Kazimierz Deyna, Warszawa
Mural o powierzchni ponad 420 metrów kwadratowych na ścianie budynku przy ulicy Kazury 16 na warszawskim Ursynowie. Głównym bohaterem legenda Legii i brązowy medalista mistrzostw świata w 1974 roku. Malowidło kosztowało 60 tysięcy złotych. Sfinansowane zostało ze środków Fundacji im. Kazimierza Deyny, funduszy przekazanych przez dzielnicę oraz z internetowej zbiórki. Inicjatywę sparło ponad 200 darczyńców, m.in. Dariusz Dziekanowski, Marek Saganowski i Artur Boruc.
Cristiano Ronaldo, Kazań
Miejsce specyficzne, ale w trakcie ostatniego mundialu niejaki Dmitri Kudinov miał marzenie: namalować mural Portugalczyka tak, by ten zaraz po otworzeniu okna hotelu mógł zobaczyć swoją podobizną. Wykorzystał trzysta puszek farby, pracował nad projektem pięć dni i to nielegalnie, bo na terenie prywatnym. Ale władze Kazania machnęły ręką i mural został. Mrugnięcie okiem, które widzimy na ścianie budynku, to słynna scena z meczu Anglii z Portugalią na mistrzostwach świata w 2006 roku, zaraz po wyrzuceniu Wayne’a Rooneya z boiska.
Juergen Klopp
Klopp pokochał Liverpool, a Liverpool pokochał Kloppa. Ta miłość trwa od dłuższego czasu, a po ostatnim mistrzostwie Anglii objawiła się też w postaci fizycznych murali na ulicach miasta. Jeden, bardziej młodzieżowy, przedstawia go w białych okularach, drugi pokazuje Niemca chwytającego się za serce z cytatem, że Liverpool to coś więcej niż tylko zespół. Jest jeszcze trzeci na ścianie jednego z hosteli wykonany przez 32-latka po poważnym wypadku.
George Best, Belfast
Belfast to miasto Besta, wystarczy przejść się ulicami i przynajmniej w kilku miejscach od razu można natknąć się na jego podobiznę. W Sandy Row, w Cregagh Estate we wschodnim Belfaście i albo przy Windsor Park - wszędzie króluje były piłkarz Manchesteru United. Irlandczyk ma również lotnisko nazwane swoim imieniem i limitowane pięciofuntowe banknoty ze swoją podobizną. Słowem: król.
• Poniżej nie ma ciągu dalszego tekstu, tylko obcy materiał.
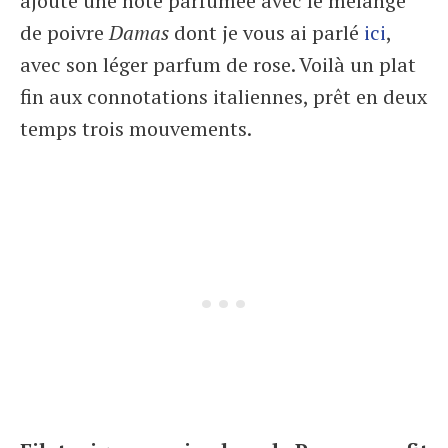
ajouté une note parfumée avec le mélange
de poivre
Damas
dont je vous ai parlé
ici
,
avec son léger parfum de rose. Voilà un plat
fin aux connotations italiennes, prêt en deux
temps trois mouvements.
Carlos Tevez, Buenos Aires
W Buenos Aires nie trzeba pytać, w którym bloku urodził się Tevez. Na bocznej ścianie w dzielnicy Fuerte Apache jest gigantyczny mural z jego podobizną i podpisem „Święty Apacz”. Mieszka tam 30 tysięcy mieszkańców, ale kogo zapytać, zna Carlosa albo przynajmniej zna kogoś, kto jest jego kumplem.
Sean Dyche, Burnley
Na tle innych wielkich nazwisk w tym zestawieniu postać dość nietypowa. Ale w Burnley „Rudy Mourinho”, jak ochrzciły go angielskie media, jest postacią legendarną. Po awansie do Premier League pewien 34-latek chwycił sprzęt i farby, a następnie w jedną noc stworzył dzieło upamiętniające Dyche’a. Można je zobaczyć w dzielnicy Westgate.
Claudio Ranieri, Leicester
Sześć murali zamówiło miasto Leicester po mistrzowie Anglii w 2016 roku. Jeden z nich przedstawiał Claudio Ranieriego w stroju Cezara i napisem „Veni Vidi Vici”. Inny, zdecydowanie największy i najbardziej widowiskowy przy Kate Street też wyeksponował włoskiego trenera, ale już w otoczeniu piłkarzy. Mamy tam m.in. Okazakiego, Mahreza i Kante. Rok temu pojawiła się informacja, że mural może zniknąć z powodu nowego właściciela budynku.
Reprezentacja Portugalii, Portimao
Conquista o Sonho. Zrealizuj marzenie. W ramach tego projektu dwa lata temu, tuż przed mundialem w Rosji stworzono piękny mural z twarzami Cristiano Ronaldo, João Moutinho, Bernardo Silvy i Williama Carvalho. Zobaczyć go można na południu Portugalii, przechadzając się niedaleko plaż Portimao.
Francesco Totti, Rzym
Francesco Totti lubi powtarzać, że Rzym jest tak piękny, że gdyby mógł wybrać jedno marzenie, poprosiłby o tydzień anonimowości, by zajrzeć w każdy tutejszy zakamarek. Zobaczyłby wtedy z bliska również własne murale. Najpopularniejszy mieści się w centrum Rzymu, niedaleko Piazza Navona i przedstawia Tottiego jako franciszkańskiego zakonnika w towarzystwie gołębi.
Johan Cruyff, Amsterdam
Cruyff w książce „My Turn” słusznie pytał: „Jak myślisz, gdzie nauczyłem się grać w piłkę?”. Przy Akkerstraat 32 w amsterdamskim Betondorp (Betonowa Wioska) do dziś odbijają się te słowa. Tu wszystko jest „cruyffowe”. Tabliczki, murale, nawet most, którym szedł na Ajax – też jest Cruyffa.